- **Exercise directions**: Copying rule for the data below: take the line containing "Detect every instance" and every line after it to the end, exactly, and drop all pictures.

- **Exercise input**:
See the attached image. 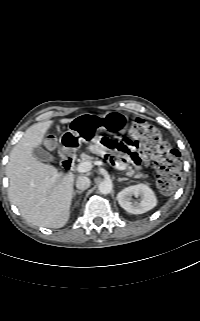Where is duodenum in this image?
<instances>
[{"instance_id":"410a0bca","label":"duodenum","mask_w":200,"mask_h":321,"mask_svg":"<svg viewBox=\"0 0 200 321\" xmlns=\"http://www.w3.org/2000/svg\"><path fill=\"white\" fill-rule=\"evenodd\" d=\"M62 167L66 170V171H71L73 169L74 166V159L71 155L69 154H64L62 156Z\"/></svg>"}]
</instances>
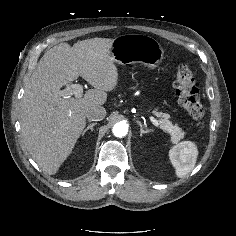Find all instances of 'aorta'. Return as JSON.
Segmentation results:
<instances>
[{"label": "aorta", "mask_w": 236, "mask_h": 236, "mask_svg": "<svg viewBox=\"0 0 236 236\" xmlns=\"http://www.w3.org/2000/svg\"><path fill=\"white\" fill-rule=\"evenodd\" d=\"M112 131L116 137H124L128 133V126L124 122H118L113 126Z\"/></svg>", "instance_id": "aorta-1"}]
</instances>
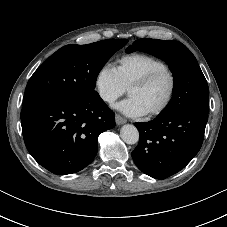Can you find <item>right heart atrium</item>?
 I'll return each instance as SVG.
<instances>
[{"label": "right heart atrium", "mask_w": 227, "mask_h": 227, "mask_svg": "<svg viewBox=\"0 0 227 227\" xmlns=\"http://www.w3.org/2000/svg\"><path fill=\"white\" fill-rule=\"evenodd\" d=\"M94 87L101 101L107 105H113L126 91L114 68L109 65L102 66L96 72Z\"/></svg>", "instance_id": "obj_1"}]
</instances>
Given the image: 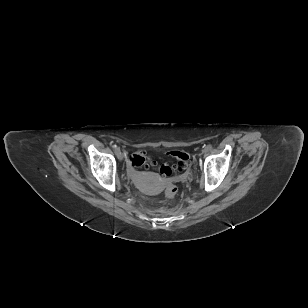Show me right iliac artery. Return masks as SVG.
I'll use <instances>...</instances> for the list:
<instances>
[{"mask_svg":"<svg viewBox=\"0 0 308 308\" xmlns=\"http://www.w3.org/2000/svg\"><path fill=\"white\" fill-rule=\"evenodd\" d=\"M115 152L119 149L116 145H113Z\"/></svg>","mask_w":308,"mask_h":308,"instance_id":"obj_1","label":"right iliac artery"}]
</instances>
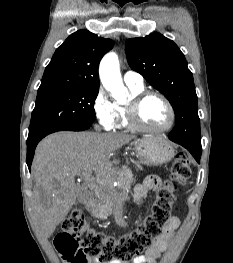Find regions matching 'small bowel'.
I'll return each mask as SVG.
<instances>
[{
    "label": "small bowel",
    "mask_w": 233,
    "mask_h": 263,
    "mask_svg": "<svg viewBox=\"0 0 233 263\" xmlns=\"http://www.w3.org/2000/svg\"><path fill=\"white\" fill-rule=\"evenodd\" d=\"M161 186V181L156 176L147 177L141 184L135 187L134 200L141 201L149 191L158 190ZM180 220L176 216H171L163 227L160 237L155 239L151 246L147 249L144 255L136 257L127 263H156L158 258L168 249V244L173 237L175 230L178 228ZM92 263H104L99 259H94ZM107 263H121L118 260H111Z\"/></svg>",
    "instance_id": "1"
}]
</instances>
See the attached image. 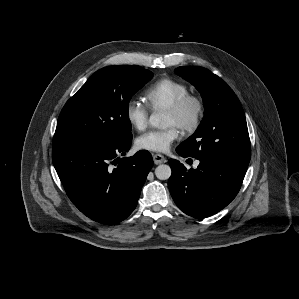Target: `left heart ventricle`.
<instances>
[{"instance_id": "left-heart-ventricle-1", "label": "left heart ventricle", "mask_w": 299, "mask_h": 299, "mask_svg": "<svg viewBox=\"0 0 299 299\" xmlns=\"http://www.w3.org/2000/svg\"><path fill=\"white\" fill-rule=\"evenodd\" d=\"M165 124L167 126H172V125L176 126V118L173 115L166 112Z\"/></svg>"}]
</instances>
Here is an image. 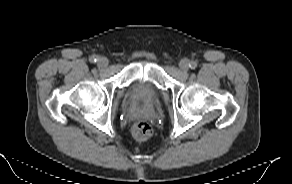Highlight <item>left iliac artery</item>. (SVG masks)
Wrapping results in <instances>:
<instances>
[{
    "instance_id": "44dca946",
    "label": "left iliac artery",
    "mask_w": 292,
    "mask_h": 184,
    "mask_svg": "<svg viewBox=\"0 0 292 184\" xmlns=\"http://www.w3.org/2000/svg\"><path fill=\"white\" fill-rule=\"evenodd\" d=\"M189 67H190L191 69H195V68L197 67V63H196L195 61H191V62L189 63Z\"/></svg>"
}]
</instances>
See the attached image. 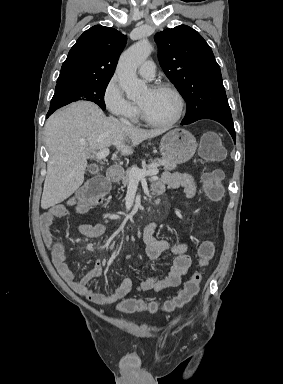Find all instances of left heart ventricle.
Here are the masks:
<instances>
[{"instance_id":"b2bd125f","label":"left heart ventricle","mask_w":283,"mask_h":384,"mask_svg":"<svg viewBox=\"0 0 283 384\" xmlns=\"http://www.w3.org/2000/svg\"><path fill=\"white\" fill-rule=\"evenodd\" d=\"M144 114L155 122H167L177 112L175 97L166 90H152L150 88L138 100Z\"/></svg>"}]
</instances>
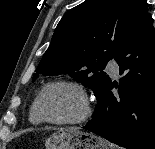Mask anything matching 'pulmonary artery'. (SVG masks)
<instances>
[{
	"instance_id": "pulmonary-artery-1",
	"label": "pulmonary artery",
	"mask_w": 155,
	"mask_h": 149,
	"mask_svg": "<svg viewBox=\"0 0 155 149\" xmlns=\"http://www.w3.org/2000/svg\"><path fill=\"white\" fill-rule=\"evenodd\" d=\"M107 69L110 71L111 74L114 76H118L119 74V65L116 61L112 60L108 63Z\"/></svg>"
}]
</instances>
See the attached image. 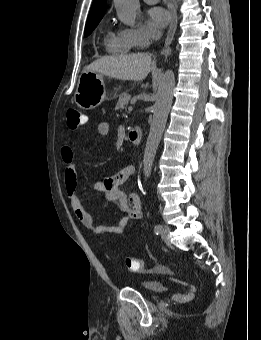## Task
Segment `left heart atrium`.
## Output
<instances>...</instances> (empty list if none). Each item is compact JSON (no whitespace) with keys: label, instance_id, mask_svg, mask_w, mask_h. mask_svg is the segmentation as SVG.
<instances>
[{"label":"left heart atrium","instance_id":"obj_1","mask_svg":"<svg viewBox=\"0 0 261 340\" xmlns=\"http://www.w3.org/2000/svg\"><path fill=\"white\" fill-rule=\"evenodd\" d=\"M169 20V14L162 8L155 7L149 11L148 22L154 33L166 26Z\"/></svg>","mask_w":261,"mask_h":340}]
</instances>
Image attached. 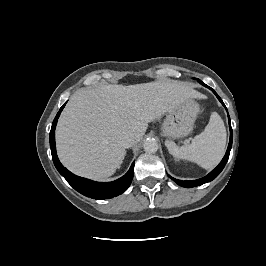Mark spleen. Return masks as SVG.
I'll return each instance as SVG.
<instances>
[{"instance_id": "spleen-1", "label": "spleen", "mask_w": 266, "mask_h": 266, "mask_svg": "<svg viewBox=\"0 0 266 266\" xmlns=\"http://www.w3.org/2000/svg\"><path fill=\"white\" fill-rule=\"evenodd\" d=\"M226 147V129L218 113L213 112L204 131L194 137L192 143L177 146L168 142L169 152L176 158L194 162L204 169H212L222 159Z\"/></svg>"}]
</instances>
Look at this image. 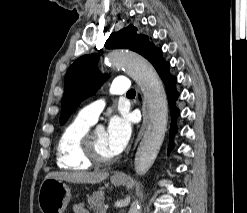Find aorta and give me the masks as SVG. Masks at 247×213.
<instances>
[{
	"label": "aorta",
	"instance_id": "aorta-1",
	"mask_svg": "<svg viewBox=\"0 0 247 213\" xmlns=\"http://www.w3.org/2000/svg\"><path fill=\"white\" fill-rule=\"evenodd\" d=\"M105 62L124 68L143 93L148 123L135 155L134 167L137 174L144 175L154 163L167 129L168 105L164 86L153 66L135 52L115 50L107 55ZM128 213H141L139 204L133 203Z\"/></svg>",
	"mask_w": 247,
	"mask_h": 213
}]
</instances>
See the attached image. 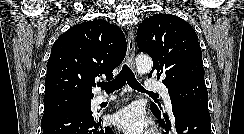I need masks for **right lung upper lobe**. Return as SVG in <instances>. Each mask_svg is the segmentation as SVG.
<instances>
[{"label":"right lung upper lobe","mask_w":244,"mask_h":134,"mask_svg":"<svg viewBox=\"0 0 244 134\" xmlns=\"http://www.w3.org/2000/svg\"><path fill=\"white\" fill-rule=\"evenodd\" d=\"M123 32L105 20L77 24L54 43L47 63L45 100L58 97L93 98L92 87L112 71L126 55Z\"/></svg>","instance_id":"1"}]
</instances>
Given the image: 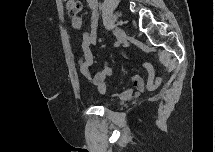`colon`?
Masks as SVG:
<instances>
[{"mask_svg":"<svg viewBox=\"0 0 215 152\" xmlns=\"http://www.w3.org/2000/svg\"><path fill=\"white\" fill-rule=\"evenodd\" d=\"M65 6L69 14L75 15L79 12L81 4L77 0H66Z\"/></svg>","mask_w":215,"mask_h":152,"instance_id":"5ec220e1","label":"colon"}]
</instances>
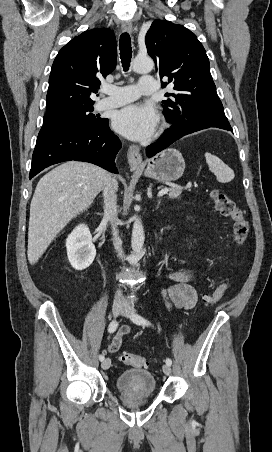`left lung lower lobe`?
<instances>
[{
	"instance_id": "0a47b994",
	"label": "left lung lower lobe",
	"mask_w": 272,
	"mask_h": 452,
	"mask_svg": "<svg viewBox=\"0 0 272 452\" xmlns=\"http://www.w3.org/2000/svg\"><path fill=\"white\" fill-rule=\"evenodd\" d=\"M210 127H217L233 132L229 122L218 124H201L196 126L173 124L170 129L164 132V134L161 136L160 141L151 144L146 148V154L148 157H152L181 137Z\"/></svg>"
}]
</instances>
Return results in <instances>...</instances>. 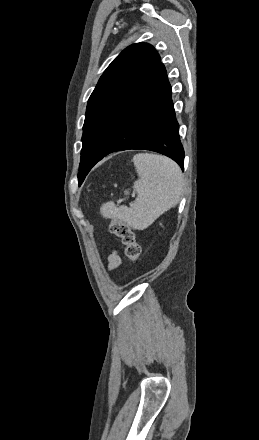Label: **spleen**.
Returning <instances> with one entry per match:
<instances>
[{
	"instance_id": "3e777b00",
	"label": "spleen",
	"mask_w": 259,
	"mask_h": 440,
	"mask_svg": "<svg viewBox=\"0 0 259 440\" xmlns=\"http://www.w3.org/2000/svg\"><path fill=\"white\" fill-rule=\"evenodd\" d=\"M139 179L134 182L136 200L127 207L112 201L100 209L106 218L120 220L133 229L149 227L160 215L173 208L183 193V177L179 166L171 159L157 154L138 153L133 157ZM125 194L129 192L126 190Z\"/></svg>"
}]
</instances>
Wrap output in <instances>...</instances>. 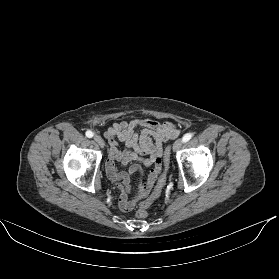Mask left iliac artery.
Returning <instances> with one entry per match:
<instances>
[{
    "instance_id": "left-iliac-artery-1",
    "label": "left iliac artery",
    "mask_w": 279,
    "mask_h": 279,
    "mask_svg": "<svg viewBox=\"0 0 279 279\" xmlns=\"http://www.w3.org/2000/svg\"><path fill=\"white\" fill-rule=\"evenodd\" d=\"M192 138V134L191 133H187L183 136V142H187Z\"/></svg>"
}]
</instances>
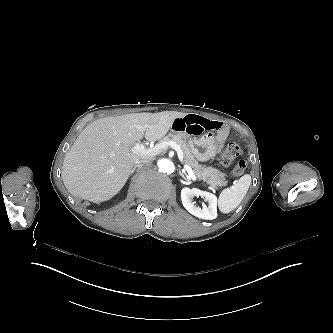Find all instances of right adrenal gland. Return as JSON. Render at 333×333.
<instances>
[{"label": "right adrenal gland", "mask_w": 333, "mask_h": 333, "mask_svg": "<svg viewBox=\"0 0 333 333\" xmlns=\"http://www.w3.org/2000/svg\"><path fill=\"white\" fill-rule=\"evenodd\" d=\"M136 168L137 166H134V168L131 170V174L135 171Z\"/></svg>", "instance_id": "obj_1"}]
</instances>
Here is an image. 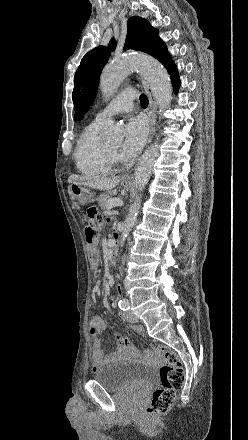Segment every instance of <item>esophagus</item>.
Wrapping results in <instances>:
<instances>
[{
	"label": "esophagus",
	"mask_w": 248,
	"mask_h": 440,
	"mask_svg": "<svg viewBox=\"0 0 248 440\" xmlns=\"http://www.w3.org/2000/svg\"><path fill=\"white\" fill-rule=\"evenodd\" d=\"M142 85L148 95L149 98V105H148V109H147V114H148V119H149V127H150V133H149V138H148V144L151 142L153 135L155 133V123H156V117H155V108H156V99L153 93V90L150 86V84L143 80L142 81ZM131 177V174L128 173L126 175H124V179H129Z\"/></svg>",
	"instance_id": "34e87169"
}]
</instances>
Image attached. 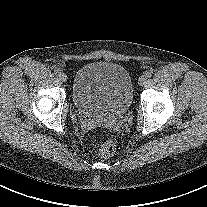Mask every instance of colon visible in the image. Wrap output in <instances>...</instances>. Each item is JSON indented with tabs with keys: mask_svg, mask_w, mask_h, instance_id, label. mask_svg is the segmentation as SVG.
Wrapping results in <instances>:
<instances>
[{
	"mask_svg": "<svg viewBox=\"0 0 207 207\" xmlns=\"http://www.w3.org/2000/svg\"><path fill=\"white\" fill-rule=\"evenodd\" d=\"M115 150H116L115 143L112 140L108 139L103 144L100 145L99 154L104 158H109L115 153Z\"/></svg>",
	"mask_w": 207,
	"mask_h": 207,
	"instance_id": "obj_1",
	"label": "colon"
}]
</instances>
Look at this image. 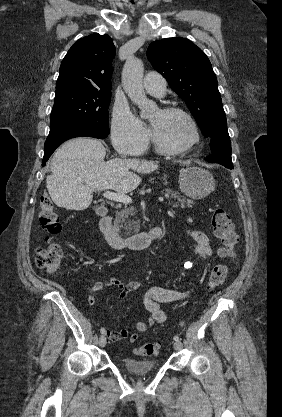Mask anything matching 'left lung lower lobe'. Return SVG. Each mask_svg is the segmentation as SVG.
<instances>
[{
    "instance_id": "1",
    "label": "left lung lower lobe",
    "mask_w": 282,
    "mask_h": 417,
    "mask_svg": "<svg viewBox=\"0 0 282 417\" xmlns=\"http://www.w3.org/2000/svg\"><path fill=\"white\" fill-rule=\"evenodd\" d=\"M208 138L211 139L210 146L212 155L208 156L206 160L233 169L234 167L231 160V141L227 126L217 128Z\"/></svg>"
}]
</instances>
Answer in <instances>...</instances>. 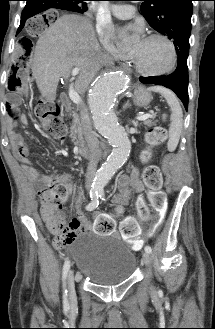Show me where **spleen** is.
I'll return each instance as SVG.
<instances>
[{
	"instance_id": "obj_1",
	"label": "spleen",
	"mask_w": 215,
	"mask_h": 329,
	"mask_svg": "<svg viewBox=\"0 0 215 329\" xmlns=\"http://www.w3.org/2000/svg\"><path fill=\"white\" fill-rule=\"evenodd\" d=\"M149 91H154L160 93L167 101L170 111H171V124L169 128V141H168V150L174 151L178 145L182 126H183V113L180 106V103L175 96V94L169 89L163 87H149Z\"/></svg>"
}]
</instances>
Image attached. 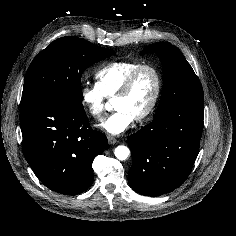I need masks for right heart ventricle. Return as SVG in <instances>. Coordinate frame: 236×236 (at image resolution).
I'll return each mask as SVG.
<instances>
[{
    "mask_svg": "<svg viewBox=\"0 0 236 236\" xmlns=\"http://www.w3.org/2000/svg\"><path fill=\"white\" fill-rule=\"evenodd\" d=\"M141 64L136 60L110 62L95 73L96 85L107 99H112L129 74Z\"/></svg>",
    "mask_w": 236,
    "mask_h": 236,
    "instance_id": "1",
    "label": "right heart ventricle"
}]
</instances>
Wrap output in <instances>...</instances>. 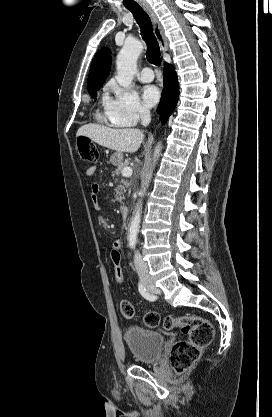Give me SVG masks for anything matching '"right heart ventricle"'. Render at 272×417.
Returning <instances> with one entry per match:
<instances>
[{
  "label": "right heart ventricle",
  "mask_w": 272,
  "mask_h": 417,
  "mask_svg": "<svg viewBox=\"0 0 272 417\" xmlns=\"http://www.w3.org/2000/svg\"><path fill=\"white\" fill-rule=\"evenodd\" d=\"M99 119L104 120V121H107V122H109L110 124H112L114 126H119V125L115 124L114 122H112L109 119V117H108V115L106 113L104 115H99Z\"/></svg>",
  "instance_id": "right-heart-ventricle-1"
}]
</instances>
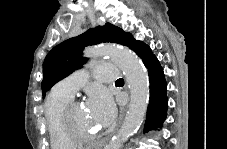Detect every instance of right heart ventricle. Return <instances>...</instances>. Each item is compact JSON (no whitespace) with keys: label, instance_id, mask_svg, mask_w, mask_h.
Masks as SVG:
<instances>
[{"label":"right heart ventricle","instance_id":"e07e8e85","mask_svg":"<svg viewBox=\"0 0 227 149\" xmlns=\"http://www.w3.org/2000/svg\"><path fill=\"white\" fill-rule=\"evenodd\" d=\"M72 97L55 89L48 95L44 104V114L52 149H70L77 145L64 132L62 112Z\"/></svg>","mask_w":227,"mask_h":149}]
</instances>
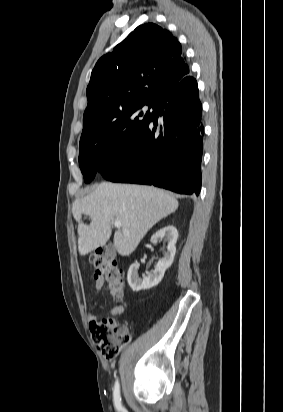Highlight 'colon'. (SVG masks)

- **Answer space**:
Detect every instance of right heart ventricle. Return <instances>...</instances>. Each item is compact JSON (no whitespace) with keys: label, instance_id, mask_svg, mask_w, mask_h.
Masks as SVG:
<instances>
[{"label":"right heart ventricle","instance_id":"e07e8e85","mask_svg":"<svg viewBox=\"0 0 227 149\" xmlns=\"http://www.w3.org/2000/svg\"><path fill=\"white\" fill-rule=\"evenodd\" d=\"M72 97L55 89L48 95L44 104V114L52 149H70L77 145L64 132L62 112Z\"/></svg>","mask_w":227,"mask_h":149}]
</instances>
Highlight 'colon'. (SVG masks)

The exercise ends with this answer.